Ad Atticum 15.1
Ad Atticum 15.1
Headnote
Cicero to Atticus, written at the Puteolan villa on 17 May 44 BC — Perseus dateline Scr. in Puteolano xvi K. Iun. a. 710 (44). The letter opens with a cry of grief over the sudden death of Alexio, Cicero’s physician and friend — “what a wretched business about Alexio!” — carrying the familiar Stoic consolation that we are born on terms which permit us to refuse nothing that can befall a man. The rest is political reconnaissance from Campania on the eve of his departure inland. Antony has slipped past Misenum unseen; but Hirtius, who happened to be at Puteoli reading Atticus’s letter with him, has been pumped both on Antony’s intentions and on the Caesarian camp’s mood.

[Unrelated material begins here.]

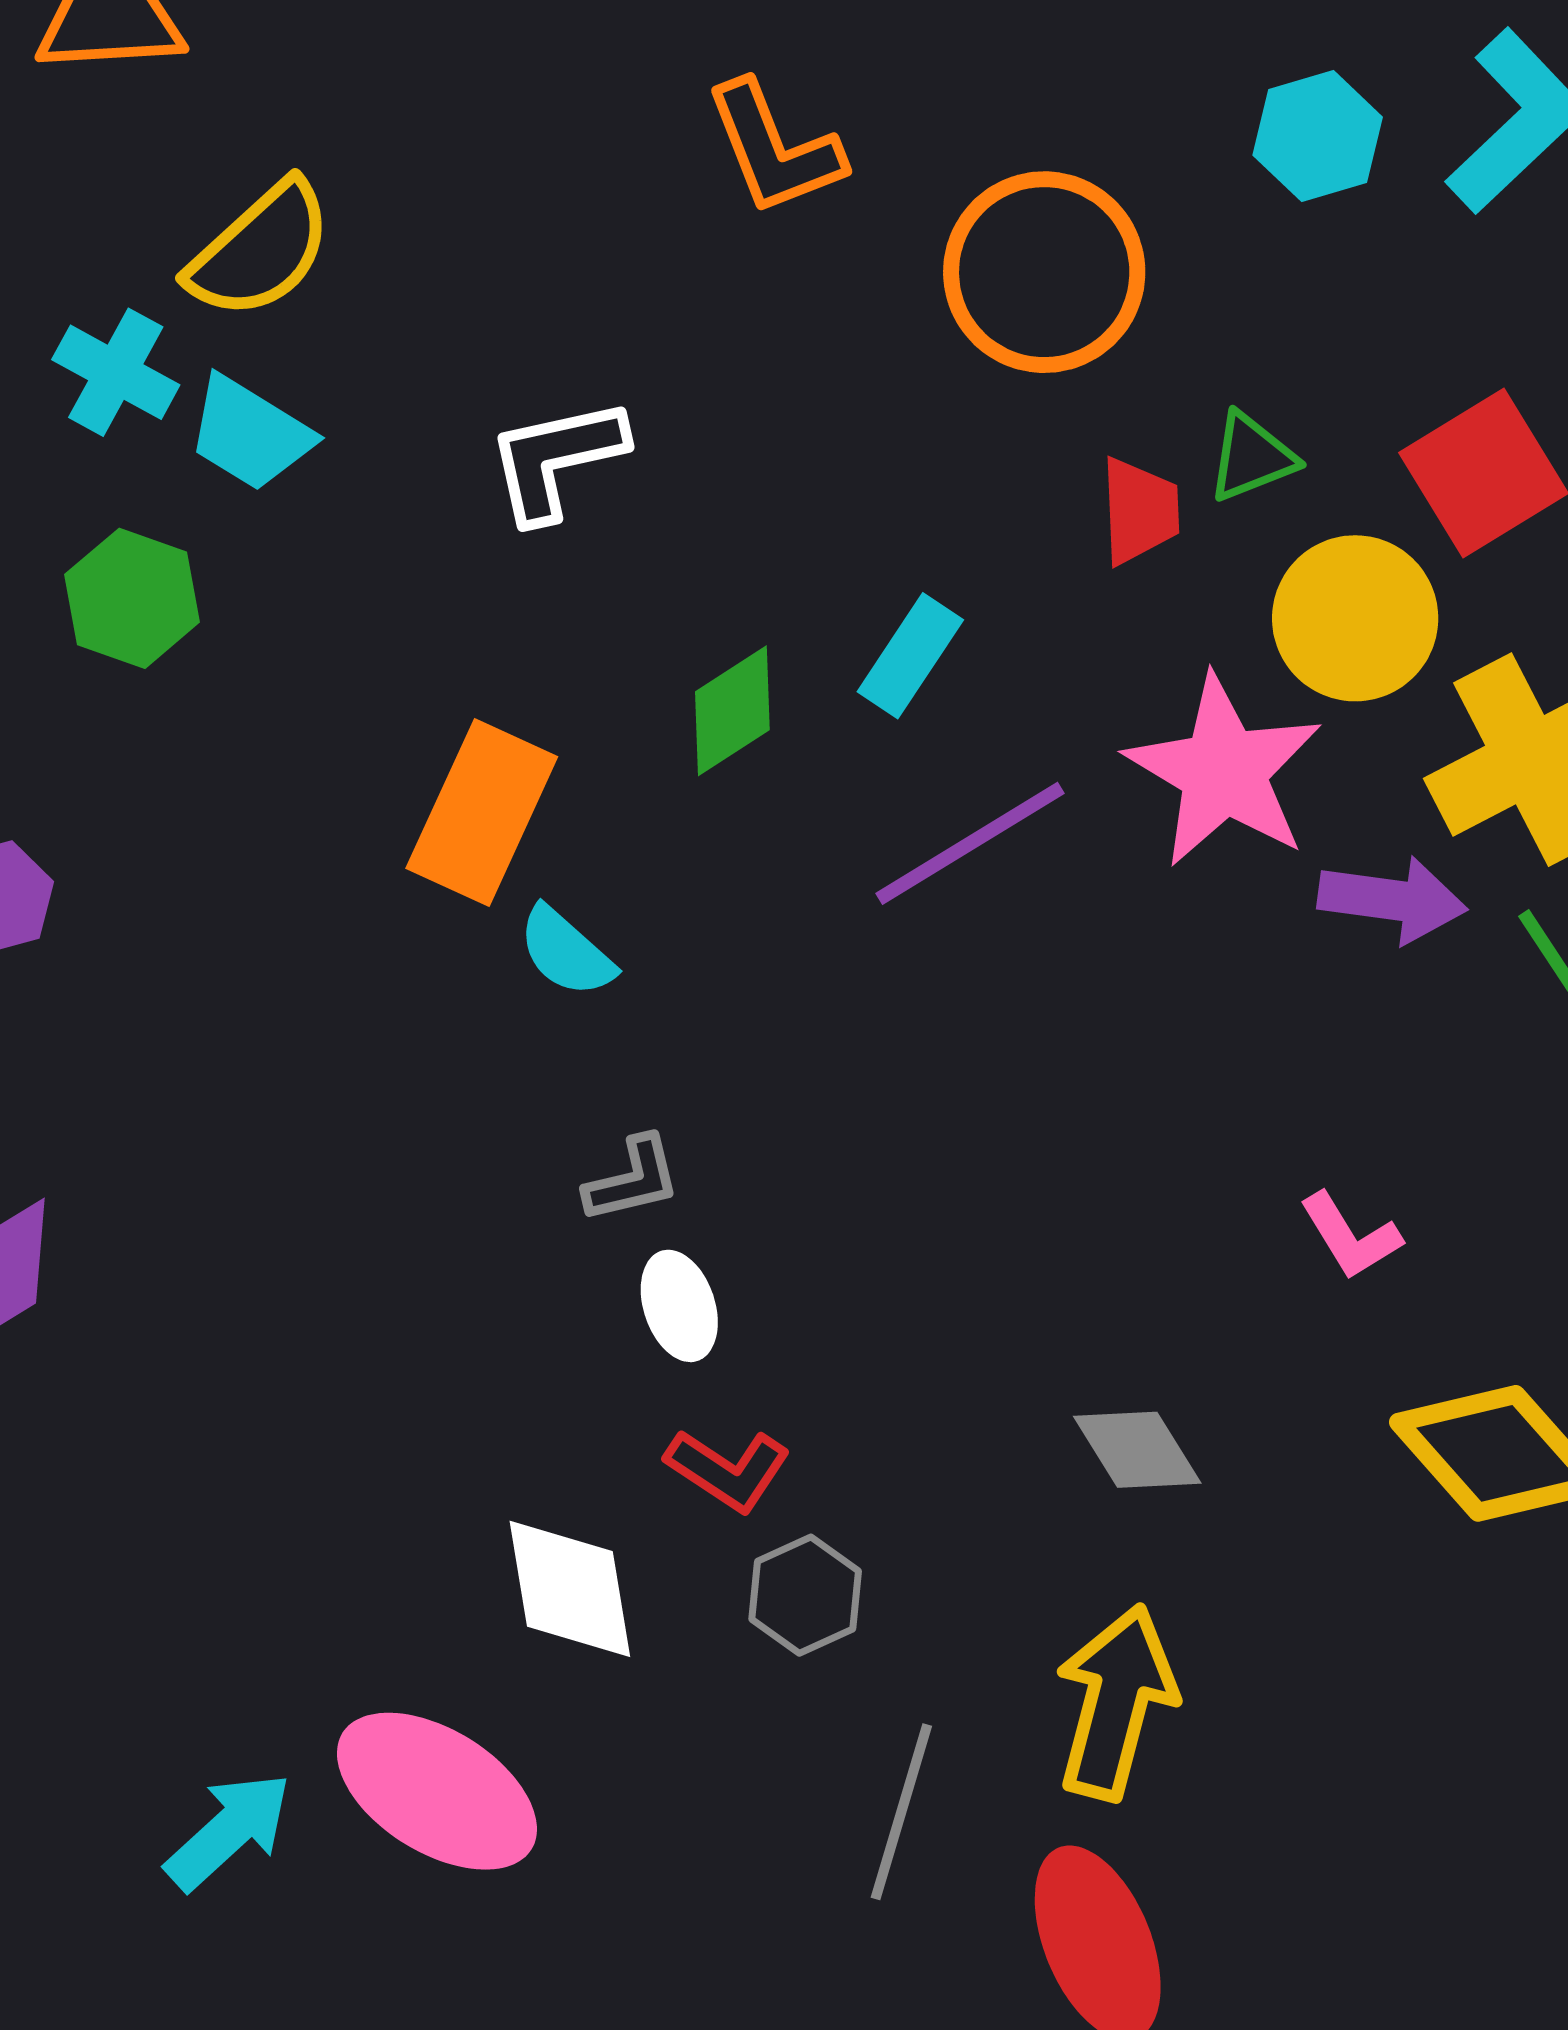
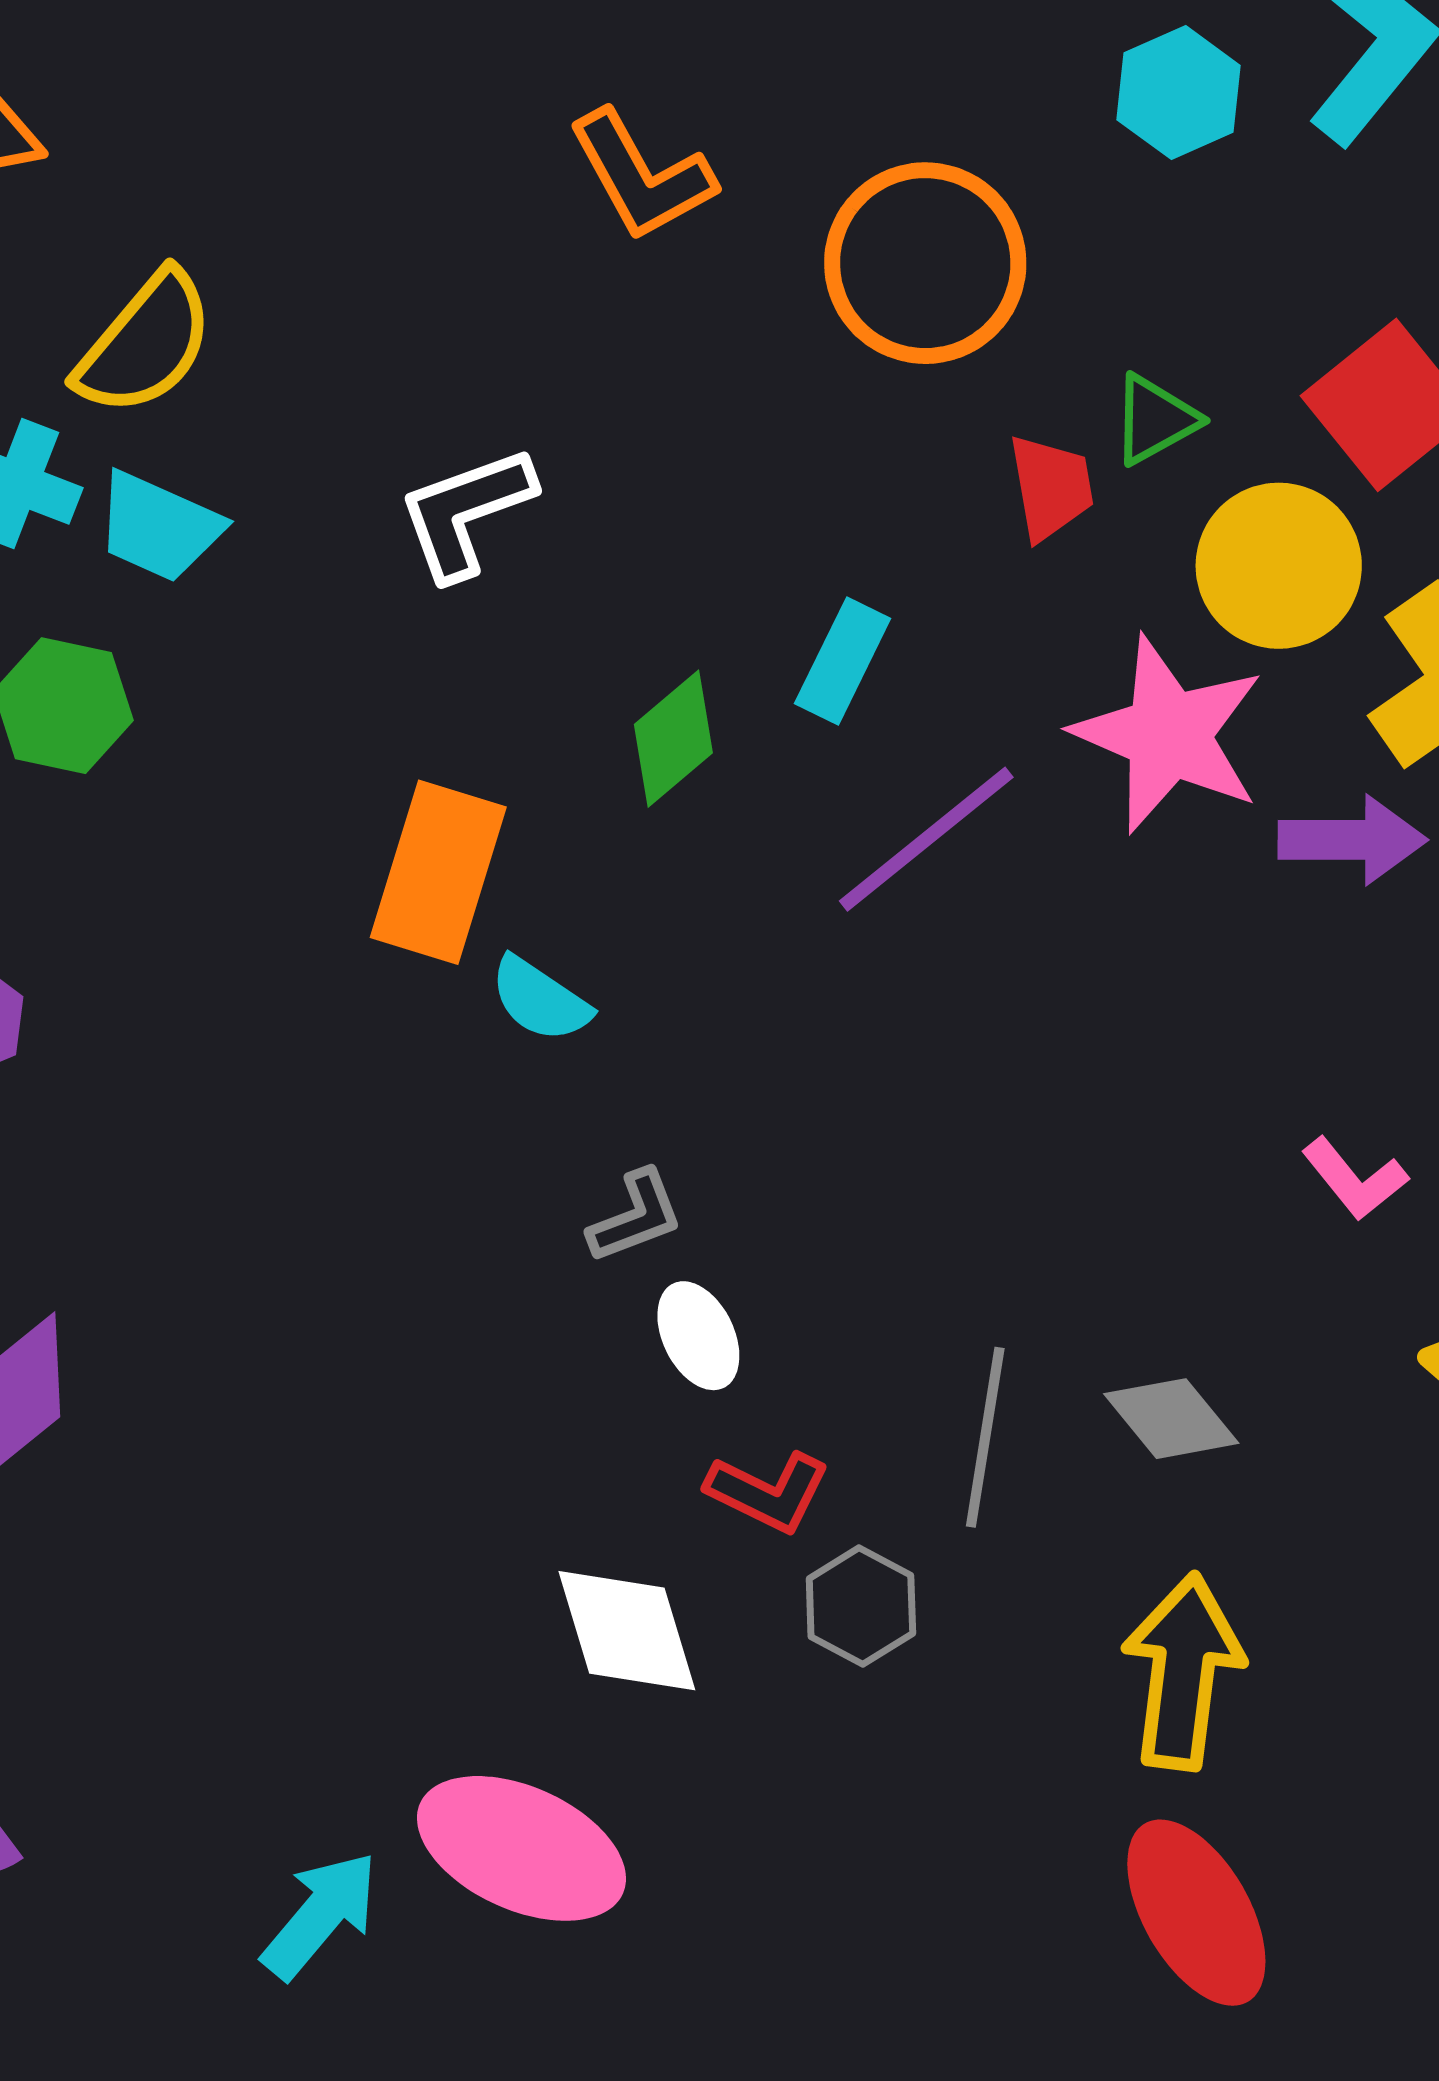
gray line: (901, 1812) -> (985, 1437), moved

The closing section is a knot of domestic and political threads characteristic of these letters: young Quintus, Caerellia, an unnamed lady offended at a kindness; the Sophoclean line quid est autem cur ego personatus ambulem? (“why am I to walk about in a mask?”) glancing at the indignity of dissembling in old age; Brutus’s invitation to Rome before the Kalends, which Cicero may accept but finds opaque (“he has consulted his own immortality better than our peace”); the queen — Cleopatra, still in or recently departed from Rome — whose rumour is dying down; and Flamma, on whose behalf Atticus is being pressed. Greek surfaces three times — [Greek: ouden] (“nothing,” Hirtius’s verdict on peace prospects), [Greek: to ek toutou] (“the consequence”), and a half-line of dramatic verse — each a marker of intimacy in the running shorthand of these two old friends.